Paper long abstract:

This paper focusses on everyday experiences of comfort in Wilhelmine Germany. Using diaries and other ego-documents, I trace how people reflected on the sensory and emotional experience of their everyday domestic environments. Focusing a period of rapid and profound change in the urban built environment, I aim to show how notions of Komfort, which had been adopted from the English Language in the early 19th century, and the older concept of Behaglichkeit shaped experiences and expectations of domesticity.

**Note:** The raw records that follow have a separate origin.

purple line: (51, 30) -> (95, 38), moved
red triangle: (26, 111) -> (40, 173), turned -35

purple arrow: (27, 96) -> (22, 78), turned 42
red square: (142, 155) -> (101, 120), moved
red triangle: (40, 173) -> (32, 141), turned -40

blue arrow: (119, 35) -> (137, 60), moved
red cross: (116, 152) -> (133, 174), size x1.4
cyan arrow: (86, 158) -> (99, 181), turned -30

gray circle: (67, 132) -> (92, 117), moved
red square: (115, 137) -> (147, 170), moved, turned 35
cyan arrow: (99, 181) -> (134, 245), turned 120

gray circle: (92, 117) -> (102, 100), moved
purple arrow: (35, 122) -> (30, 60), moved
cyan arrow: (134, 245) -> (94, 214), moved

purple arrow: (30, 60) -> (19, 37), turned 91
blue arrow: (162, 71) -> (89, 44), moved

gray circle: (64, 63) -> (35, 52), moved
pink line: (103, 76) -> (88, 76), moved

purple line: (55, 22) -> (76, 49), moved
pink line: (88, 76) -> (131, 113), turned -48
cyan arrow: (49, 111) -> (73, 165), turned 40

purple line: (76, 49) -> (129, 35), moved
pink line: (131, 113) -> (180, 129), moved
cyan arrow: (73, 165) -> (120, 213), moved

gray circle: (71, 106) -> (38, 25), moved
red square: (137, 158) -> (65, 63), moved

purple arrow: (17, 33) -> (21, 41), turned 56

Even if comfort is routinely defined as “satisfaction with the relationship between one’s body and its immediate physical environment” (following John Crowley’s 2001 study The Invention of Comfort), comfort has rarely been considered from a decidedly environmental perspective. This perspective not implies considering the more obvious environmental effects of a comfortable lifestyle (such as escalating energy use or waste production by households), but also what one could call its environmental affects: it treats humans themselves as biological organisms, which strive to fulfil certain vital needs from their environments in order to thrive, becoming agents of human niche construction in the process (Odling-Smee / Laland / Feldman 2003). In this light, an inquiry into historical experiences of comfort during the height of industrialization in Germany promises to give us critical insights into motivational structures fueling the unfolding modern consumer society. At the same time, carving out these mundane experiences from ego documents comes with methodological challenges, which I also address in this paper.